A Three-Dimensional Organoid Culture Model to Assess the Influence of Chemicals on Morphogenetic Fusion

Abstract

Embryologic development involves cell differentiation and organization events that are unique to each tissue and organ and are susceptible to developmental toxicants. Animal models are the gold standard for identifying putative teratogens, but the limited throughput of developmental toxicological studies in animals coupled with the limited concordance between animal and human teratogenicity motivates a different approach. In vitro organoid models can mimic the three-dimensional (3D) morphogenesis of developing tissues and can thus be useful tools for studying developmental toxicology. Common themes during development like the involvement of epithelial-mesenchymal transition and tissue fusion present an opportunity to develop in vitro organoid models that capture key morphogenesis events that occur in the embryo. We previously described organoids composed of human stem and progenitor cells that recapitulated the cellular features of palate fusion, and here we further characterized the model by examining pharmacological inhibitors targeting known palatogenesis and epithelial morphogenesis pathways as well as 12 cleft palate teratogens identified from rodent models. Organoid survival was dependent on signaling through EGF, IGF, HGF, and FGF pathways, and organoid fusion was disrupted by inhibition of BMP signaling.
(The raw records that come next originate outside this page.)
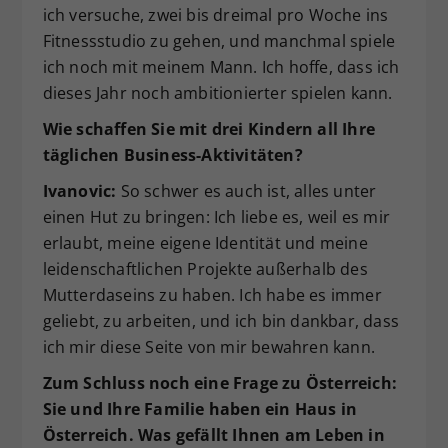
ich versuche, zwei bis dreimal pro Woche ins
Fitnessstudio zu gehen, und manchmal spiele
ich noch mit meinem Mann. Ich hoffe, dass ich
dieses Jahr noch ambitionierter spielen kann.
Wie schaffen Sie mit drei Kindern all Ihre
täglichen Business-Aktivitäten?
Ivanovic:
So schwer es auch ist, alles unter
einen Hut zu bringen: Ich liebe es, weil es mir
erlaubt, meine eigene Identität und meine
leidenschaftlichen Projekte außerhalb des
Mutterdaseins zu haben. Ich habe es immer
geliebt, zu arbeiten, und ich bin dankbar, dass
ich mir diese Seite von mir bewahren kann.
Zum Schluss noch eine Frage zu Österreich:
Sie und Ihre Familie haben ein Haus in
Österreich. Was gefällt Ihnen am Leben in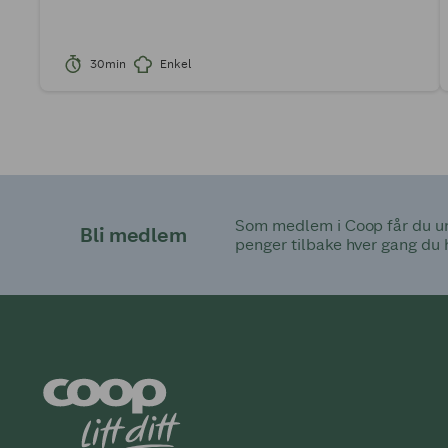
30min
Enkel
Som medlem i Coop får du uni
Bli medlem
penger tilbake hver gang du 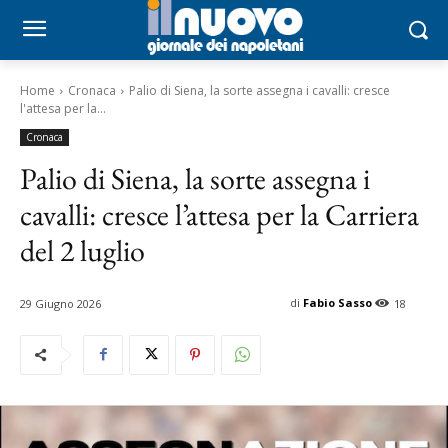
Home
Cronaca
Palio di Siena, la sorte assegna i cavalli: cresce
l'attesa per la...
Cronaca
Palio di Siena, la sorte assegna i
cavalli: cresce l’attesa per la Carriera
del 2 luglio
di
Fabio Sasso
29 Giugno 2026
18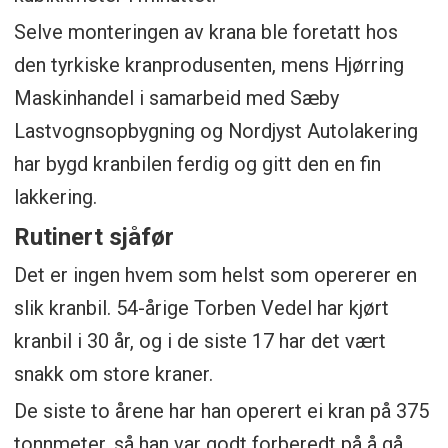
Selve monteringen av krana ble foretatt hos
den tyrkiske kranprodusenten, mens Hjørring
Maskinhandel i samarbeid med Sæby
Lastvognsopbygning og Nordjyst Autolakering
har bygd kranbilen ferdig og gitt den en fin
lakkering.
Rutinert sjåfør
Det er ingen hvem som helst som opererer en
slik kranbil. 54-årige Torben Vedel har kjørt
kranbil i 30 år, og i de siste 17 har det vært
snakk om store kraner.
De siste to årene har han operert ei kran på 375
tonnmeter, så han var godt forberedt på å gå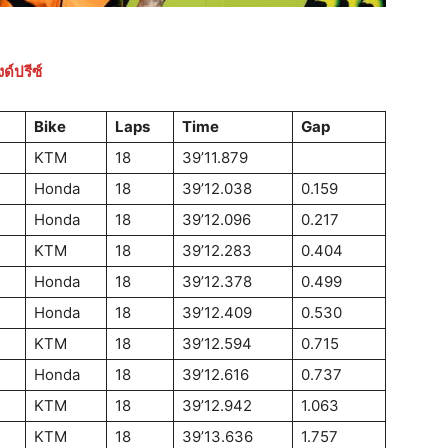
ด์ปรีซ์
Bike
Laps
Time
Gap
KTM
18
39’11.879
Honda
18
39’12.038
0.159
Honda
18
39’12.096
0.217
KTM
18
39’12.283
0.404
Honda
18
39’12.378
0.499
Honda
18
39’12.409
0.530
KTM
18
39’12.594
0.715
Honda
18
39’12.616
0.737
KTM
18
39’12.942
1.063
KTM
18
39’13.636
1.757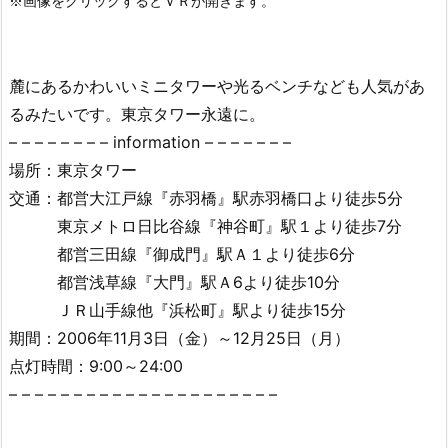
麓にあるかわいいミニタワーや光るベンチなども人気があ
るみたいです。東京タワー永遠に。
– – – – – – – – information – – – – – – –
場所：東京タワー
交通：都営大江戸線『赤羽橋』駅赤羽橋口より徒歩5分
東京メトロ日比谷線『神谷町』駅１より徒歩7分
都営三田線『御成門』駅Ａ１より徒歩6分
都営浅草線『大門』駅Ａ6より徒歩10分
ＪＲ山手線他『浜松町』駅より徒歩15分
期間：2006年11月3日（金）～12月25日（月）
点灯時間：9:00～24:00
– – – – – – – – – – – – – – – – – – – – –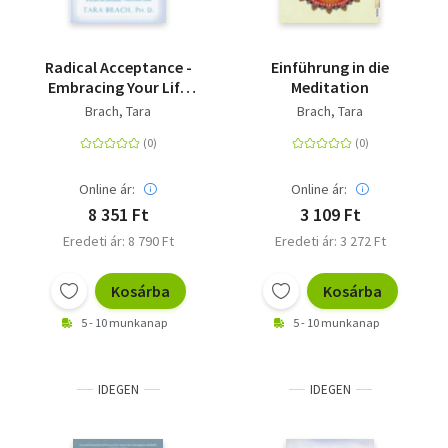
Radical Acceptance -
Einführung in die
Embracing Your Life
Meditation
With the Heart of a
Brach, Tara
Brach, Tara
Buddha
Online ár:
Online ár:
8 351 Ft
3 109 Ft
Eredeti ár: 8 790 Ft
Eredeti ár: 3 272 Ft
Kosárba
Kosárba
5 - 10 munkanap
5 - 10 munkanap
IDEGEN
IDEGEN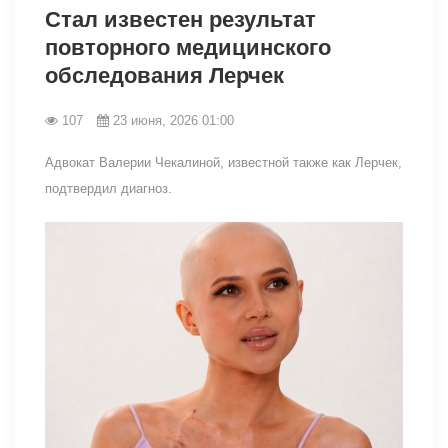
Стал известен результат
повторного медицинского
обследования Лерчек
107
23 июня, 2026 01:00
Адвокат Валерии Чекалиной, известной также как Лерчек,
подтвердил диагноз.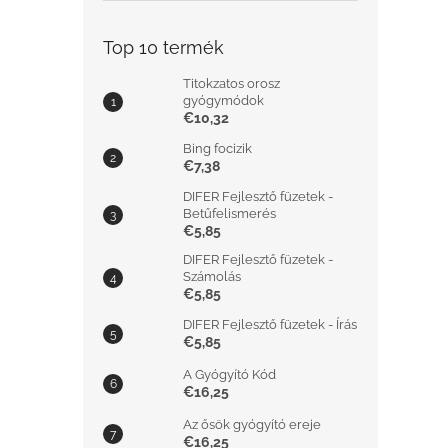
Top 10 termék
Titokzatos orosz
gyógymódok
€10,32
Bing focizik
€7,38
DIFER Fejlesztő füzetek -
Betűfelismerés
€5,85
DIFER Fejlesztő füzetek -
Számolás
€5,85
DIFER Fejlesztő füzetek - Írás
€5,85
A Gyógyító Kód
€16,25
Az ősök gyógyító ereje
€16,25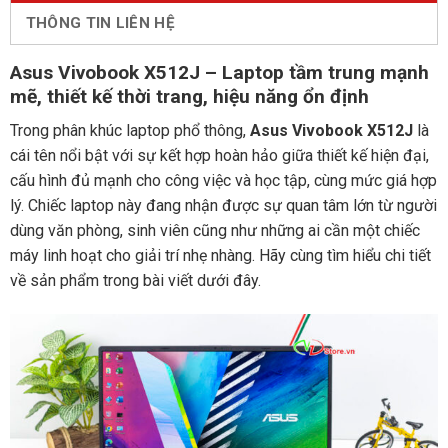
THÔNG TIN LIÊN HỆ
Asus Vivobook X512J – Laptop tầm trung mạnh
mẽ, thiết kế thời trang, hiệu năng ổn định
Trong phân khúc laptop phổ thông,
Asus Vivobook X512J
là
cái tên nổi bật với sự kết hợp hoàn hảo giữa thiết kế hiện đại,
cấu hình đủ mạnh cho công việc và học tập, cùng mức giá hợp
lý. Chiếc laptop này đang nhận được sự quan tâm lớn từ người
dùng văn phòng, sinh viên cũng như những ai cần một chiếc
máy linh hoạt cho giải trí nhẹ nhàng. Hãy cùng tìm hiểu chi tiết
về sản phẩm trong bài viết dưới đây.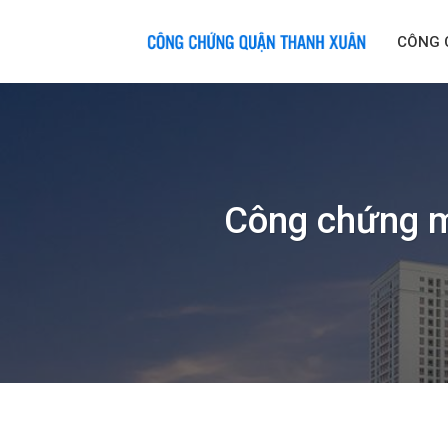
Skip
to
CÔNG 
content
Công chứng mu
We observed concordance between the effects of EGF, FGF, and BMP inhibitors on organoid fusion and epithelial cell migration in vitro, suggesting that organoid fusion is dependent on epithelial morphogenesis. Three of the 12 putative cleft palate teratogens studied here (theophylline, triamcinolone, and valproic acid) significantly disrupted in vitro organoid fusion, while tributyltin chloride and all-trans retinoic acid were cytotoxic to fusing organoids. The study herein demonstrates the utility of the in vitro fusion assay for identifying chemicals that disrupt human organoid morphogenesis in a scalable format amenable to toxicology screening.